O Boavista experimentou uma alteração na sua politica de contratações, abandonando o imprevisível mercado Brasileiro para apostar na Europa central, e a verdade é que com isso ganhou duas pérolas (Kaz e Linz). O Polaco demonstrou desde cedo qualidades individuais muito acima da média, apresentando-se como um trinco disciplinado táctica e comportamentalmente que impressionou tanto pela estampa física como pela qualidade do pé esquerdo. Apesar do destaque que conquistou a verdade é que começou a temporada com exibições apenas razoáveis, o que poderá ser explicado por se encontrar a jogar numa posição ligeiramente mais adiantada numa clara tentativa de aproveitar as suas qualidades de construção de jogo e remate potente. Mas quando Pacheco o recuou para o lado de Tiago a produção de Kaz subiu em flecha, à medida que se ia afirmando como âncora da equipa enquanto exibia os seus dotes de recuperador de jogo. Terminou a temporada com 5 golos - qual deles o mais espectacular? - uma regularidade exibicional impressionante, e a certeza de que na época seguinte iria transitar para outros voos.

Revelação: Nuno Pinto

As maiores revelações foram Linz e Kaz - mas o primeiro já tinha nome feito no futebol internacional, enquanto que o segundo mais do que revelação foi a estrela do Boavista; e sendo assim a escolha vai para Nuno Pinto. Apontado como promessa para a ala esquerda, o jovem de 20 anos seria provavelmente à partida o elemento com menos hipóteses de jogar de todo o plantel. Mas foi na concorrida posição de lateral que Nuno Pinto ganhou o lugar ao consagrado Mário Silva, ao semi-desconhecido Fernando Dinis e à adaptação Cissé (vá-se lá perceber Pacheco...), conferindo uma solidez defensiva e ofensiva que mais ninguém tinha conseguido alcançar. Aproveitou para apresentar como principais atributos o à-vontade a avançar, um pé esquerdo rápido e evoluído e a determinação própria dos jogadores formados no Bessa. Acabou por ser traído pela sua fragilidade física e lesionou-se antes que pudesse confirmar os indicadores positivos, mas pelo menos saiu desta época com outro estatuto dentro do plantel.

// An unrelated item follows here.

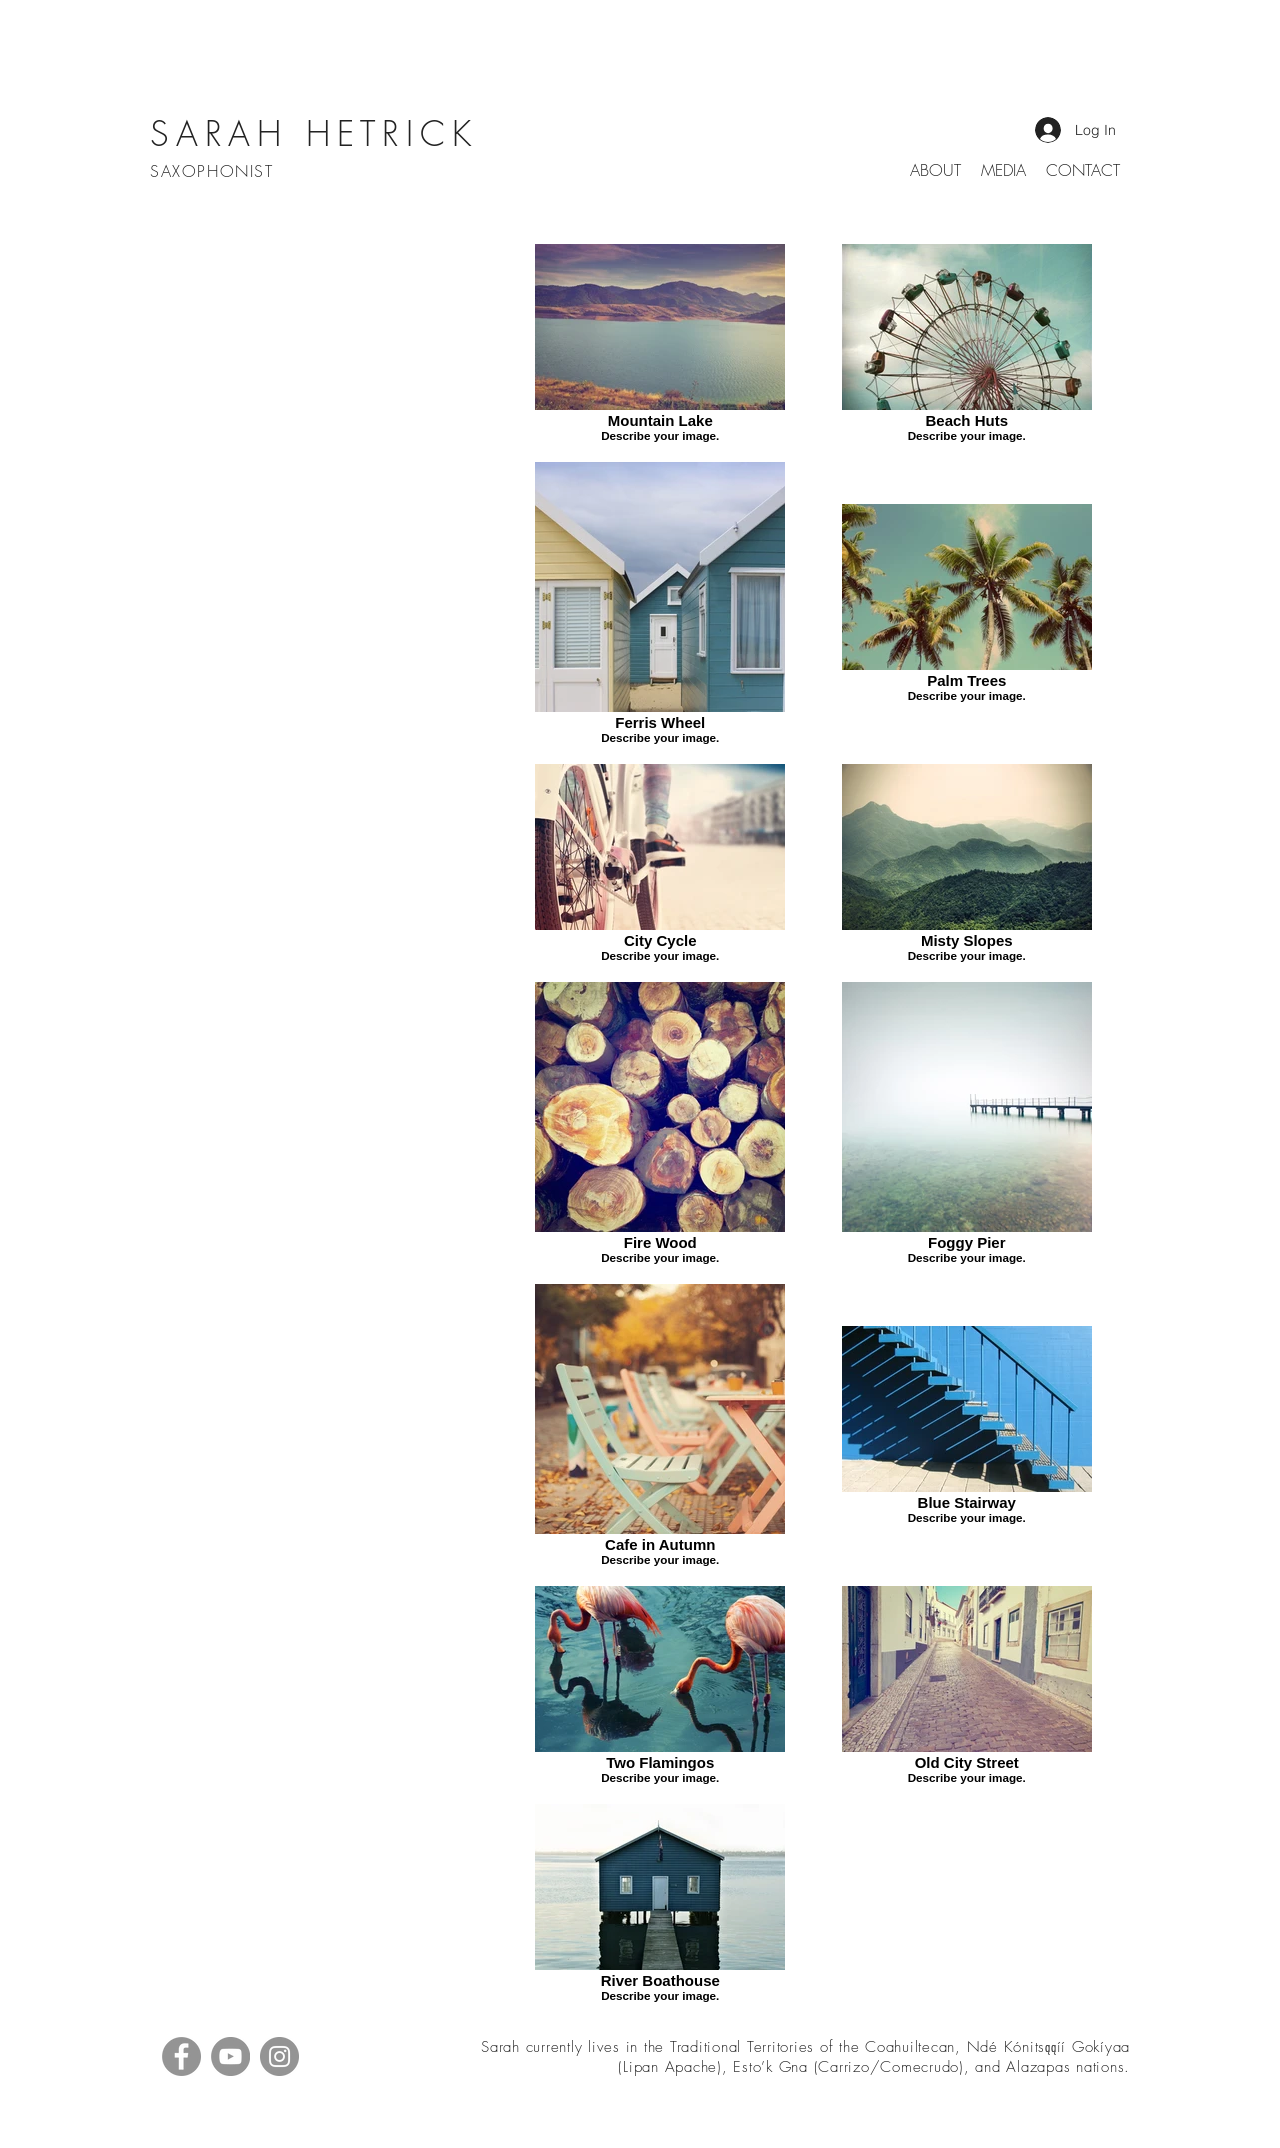  I want to click on [button], so click(1003, 170).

Decepções: Zairi e Ricardo Sousa

Há alguns anos Jaime Pacheco justificava o mau futebol produzido pelo seu Boavista com uma frase que na altura até fazia sentido: "Toco bombo porque não tenho violinos". Depois passou pelo Guimarães, equipa que dispunha de alguns dos melhores tecnicistas a actuar em Portugal, e lançou as bases da despromoção vitoriana. Regressou ao Boavista ainda no inicio desta época e dispôs das entusiasmantes contratações de Zairi, apelidado de "Cristiano Ronaldo Marroquino"; e de Ricardo Sousa, conceituado médio ofensivo que já contava com uma passagem de sucesso pelo Bessa. Ambos os craques fracassaram: Zairi nunca foi opção (que se saiba não tem vocação para bombo) e acabou por sair, enquanto Ricardo Sousa, sem fulgor físico e sem nunca demonstrar o mesmo rendimento que o levou à ribalta, acabou por ser preterido pela classe(?) de Essame.